Image: “African-Americans waiting for train, Starkville, 1/1923,” Robert and Sadye Wier papers, Special Collections Department, Mississippi State University”
History of Starkville
Starkville’s history is well established. It’s told as a heroic and progressive tale of Choctaw natives giving way to white pioneers who built the original Boardtown (renamed Starkville in 1835), fought for the Confederacy, and then gradually adapted their town to suit the changing circumstances of the post-Reconstruction South. Thanks to their efforts, which were aided by the founding of Mississippi A & M College (now Mississippi State University) in 1878, twentieth-century Starkville grew to become an important center of dairying and textile production; it was home to the Cooperative Creamery, the John M. Stone Cotton Mill, and the Borden Milk Plant, the largest Borden facility in the South. As residents watched their town grow, they boasted that Starkville was “the dairy capital of the South.” Today, with the former textile mill converted into a newly-renovated conference center, and the Borden Milk Plant transformed into retail space, it is Mississippi State University that frames Starkville’s current identity as “Mississippi’s college town.”

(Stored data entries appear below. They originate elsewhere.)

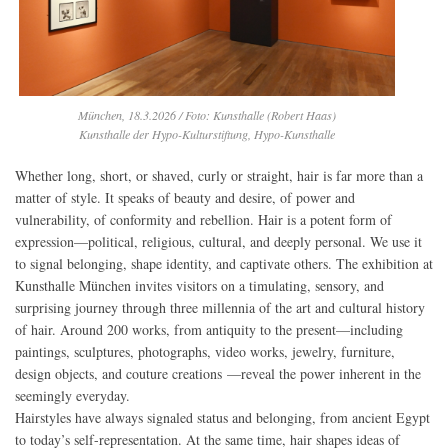
München, 18.3.2026 / Foto: Kunsthalle (Robert Haas)
Kunsthalle der Hypo-Kulturstiftung, Hypo-Kunsthalle
Whether long, short, or shaved, curly or straight, hair is far more than a
matter of style. It speaks of beauty and desire, of power and
vulnerability, of conformity and rebellion. Hair is a potent form of
expression—political, religious, cultural, and deeply personal. We use it
to signal belonging, shape identity, and captivate others. The exhibition at
Kunsthalle München invites visitors on a timulating, sensory, and
surprising journey through three millennia of the art and cultural history
of hair. Around 200 works, from antiquity to the present—including
paintings, sculptures, photographs, video works, jewelry, furniture,
design objects, and couture creations —reveal the power inherent in the
seemingly everyday.
Hairstyles have always signaled status and belonging, from ancient Egypt
to today’s self-representation. At the same time, hair shapes ideas of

While all residents take pride in the town’s success, questions remain. Where are Starkville’s African American citizens to be found in this heroic and progressive history? The answer is mostly nowhere; local histories barely acknowledge that African Americans existed in the town or region, or that they made significant contributions to the town’s growth and success. African Americans were present in sizable numbers from the town’s founding. Starkville’s home county, Oktibbeha, had a majority African American population in 1840 and continued to have one until 1950. Slave labor thus built Boardtown, and continued to sustain Starkville, its local businesses, and the plantations and farms that surrounded it until the Civil War. After the war, free African Americans established their own churches, schools, and businesses inside the town; they purchased land, built homes, and farmed just outside it. After the founding of Mississippi A & M, many also worked for the University, even though they could not attend it. Despite the strictures imposed by Jim Crow segregation, they made every effort to advance themselves and their families while also contributing to Starkville’s growth. Finally, when time came during the 1960s, they pushed for change by staging their own civil rights movement. Telling Starkville’s history from the vantage point of its African American residents thus refocuses the story. It emphasizes the significance of race in shaping the history of this town and relationship among its residents; it also highlights different historical events as turning points in the town’s past. Most important of all, it challenges the progressive story the town tells about itself.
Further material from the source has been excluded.